I suspect that the mismatch is worse nowadays. Although software and interconnects have improved, core counts and node counts have gone up even faster.

IMO simulation-guided research would probably have gone faster at the lab if the money for the top-10 system had been spent on a bunch of smaller clusters with less exotic hardware, divvied up according to the actual lines of research scientists were pursuing. But there's prestige and budgetary room for a new Grand Challenge system that may not be there for a bunch of more affordable, less exotic systems. And once in a while somebody does have a job that only runs well on the big machine.

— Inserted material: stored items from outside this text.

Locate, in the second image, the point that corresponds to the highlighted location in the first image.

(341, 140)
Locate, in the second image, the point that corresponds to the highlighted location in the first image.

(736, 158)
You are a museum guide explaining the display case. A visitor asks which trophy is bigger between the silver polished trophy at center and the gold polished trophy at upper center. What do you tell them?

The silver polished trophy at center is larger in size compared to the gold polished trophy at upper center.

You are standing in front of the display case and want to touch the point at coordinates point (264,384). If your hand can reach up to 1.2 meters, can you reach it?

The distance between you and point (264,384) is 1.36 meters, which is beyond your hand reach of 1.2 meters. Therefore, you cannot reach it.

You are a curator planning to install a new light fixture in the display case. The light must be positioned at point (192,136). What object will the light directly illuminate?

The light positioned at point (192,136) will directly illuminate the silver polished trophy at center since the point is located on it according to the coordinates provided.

This is also why I don't much worry about China building systems that rank higher on the Top 500 than American systems. Until Chinese research groups start churning out Gordon Bell Prize-winning software to go with the giant systems, they're probably just misallocating even more money than American labs.

EDIT: well that was arrogant and foolish of me to dismiss Chinese HPC. I looked up recent Gordon Bell Prize winners and Chinese researchers won in 2016 and 2017. It looks like they're making good progress in using those really big systems.

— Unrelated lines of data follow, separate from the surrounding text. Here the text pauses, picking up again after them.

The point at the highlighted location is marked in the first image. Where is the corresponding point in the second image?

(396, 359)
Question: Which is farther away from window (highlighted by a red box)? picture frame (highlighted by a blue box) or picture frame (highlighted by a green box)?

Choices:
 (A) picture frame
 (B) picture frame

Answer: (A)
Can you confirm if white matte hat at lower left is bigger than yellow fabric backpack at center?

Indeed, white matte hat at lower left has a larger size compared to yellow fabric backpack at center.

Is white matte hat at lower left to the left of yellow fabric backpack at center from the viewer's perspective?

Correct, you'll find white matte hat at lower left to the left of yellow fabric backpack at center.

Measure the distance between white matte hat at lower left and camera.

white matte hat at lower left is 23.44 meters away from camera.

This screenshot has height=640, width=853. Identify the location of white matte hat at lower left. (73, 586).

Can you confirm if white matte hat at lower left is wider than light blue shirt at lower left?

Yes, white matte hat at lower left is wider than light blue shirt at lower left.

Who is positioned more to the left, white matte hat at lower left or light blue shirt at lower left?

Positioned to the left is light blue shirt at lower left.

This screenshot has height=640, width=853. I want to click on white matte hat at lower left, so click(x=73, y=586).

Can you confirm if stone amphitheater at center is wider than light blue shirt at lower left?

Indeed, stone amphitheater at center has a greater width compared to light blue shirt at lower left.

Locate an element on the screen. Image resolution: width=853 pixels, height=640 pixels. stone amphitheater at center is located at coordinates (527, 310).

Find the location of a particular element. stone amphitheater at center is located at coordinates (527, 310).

https://en.wikipedia.org/wiki/Gordon_Bell_Prize

chmhsm · on Aug 13, 2019

Creating a 3d model out of 2d images requires computer vision to extract objects in the images and estimate their dimensions (including elevation). This will most likely require implementing an end-to-end deep learning model that's gonna need training, validation and test. Given the amount of data it'll have to deal with (100ks to millions of images) it'll need to load (high dimensional?) images in batch for them to get processed. This can still be done arguably on aws or Azure (or or...) with TensorFlow and HPC, but two things here, HPC bring a bit more overhead to the table, and a supercomputer could do better since none of the current cloud service providers have supercomputers that can compete especially in terms of cpu performance.

alwayslearning0 · on Aug 13, 2019

Theres no reason it needs a DL model. There's a lot of software that calculates tie points and creates point clouds from pictures, which is what they are almost certainly going to do here. DL to go from orthoimages to point cloud, if it is a thing, is probably still in the feasibility steps.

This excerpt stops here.